Lawmakers in Ukraine scuffled with each other, throwing punches and eggs, as parliament met Tuesday to ratify a treaty with Russia that extends the latter's navy presence in the Ukraine's Crimean peninsula until 2042.
The ruling Regions party eventually ratified the treaty but not before howls of protest from the opposition.
Someone set off a smoke bomb inside the building, while Speaker Volodymyr Lytvyn sought refuge behind an umbrella as he was pelted with eggs.
During a rally attended by thousands on Saturday, opposition leader Yulia Tymoshenko -- the former prime minister who lost to Viktor Yanukovych in the presidential election run-off in February -- said the ratification must be prevented at all costs.

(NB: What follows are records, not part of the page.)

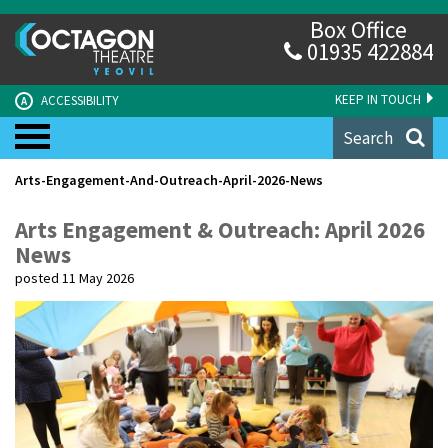
Box Office
01935 422884
KEEP IN TOUCH
ACCESSIBILITY
A
Search
Arts-Engagement-And-Outreach-April-2026-News
Arts Engagement & Outreach: April 2026
News
posted 11 May 2026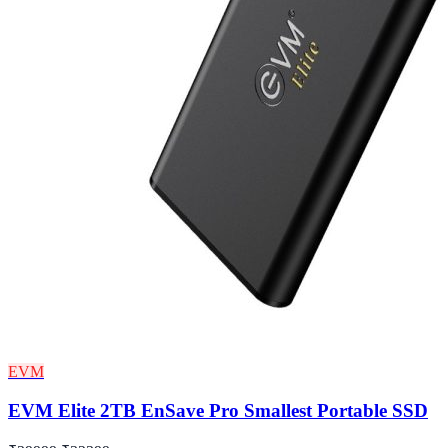
EVM
EVM Elite 2TB EnSave Pro Smallest Portable SSD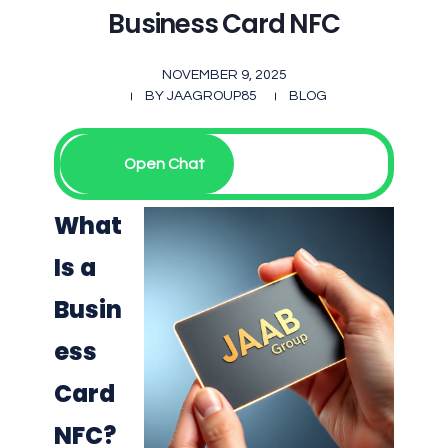
Business Card NFC
NOVEMBER 9, 2025
BY
JAAGROUP85
BLOG
Open Chat
What
Is a
Busin
ess
Card
NFC?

She claimed that Yanukovych is "selling out" Ukraine, has "openly embarked on the path of destruction of (Ukraine's) national interests, and has actually begun the process of eliminating the state's sovereignty."
The deal was signed last week by Yanukovych and Russian President Dmitry Medvedev.
Tymoshenko said it violated part of the Ukrainian Constitution, which forbids the country from hosting foreign military bases after 2017.
The deal extends Russia's lease of a major naval base in the Black Sea port of Sevastopol for an additional 25 years, in exchange for a 30 percent cut in the price of natural gas that Russia sells to Ukraine.
The agreement may bring an end to years of disputes over natural gas prices, which culminated in Russia turning off the pipeline to Ukraine.
The dispute affected not only Ukrainians, but many Europeans who depend on Russian gas pumped through Ukraine.
The two countries had been at odds ever since the "Orange Revolution" swept Yanukovych's fiercely anti-Russian predecessor Viktor Yushchenko to power in 2005.
Throughout his time in office, Yushchenko repeatedly threatened to expel Russia's Black Sea Fleet from Sevastopol. The Russian military lease there was scheduled to expire in 2017.
Yanukovych said the new deal added a "concrete and pragmatic dimension" to centuries of relations between Ukrainians and Russians.
Opposition groups in Ukraine, however, were quick to denounce the agreement. Yuschenko's "Our Ukraine" party said the treaty would lead to the "Russification" of Ukraine.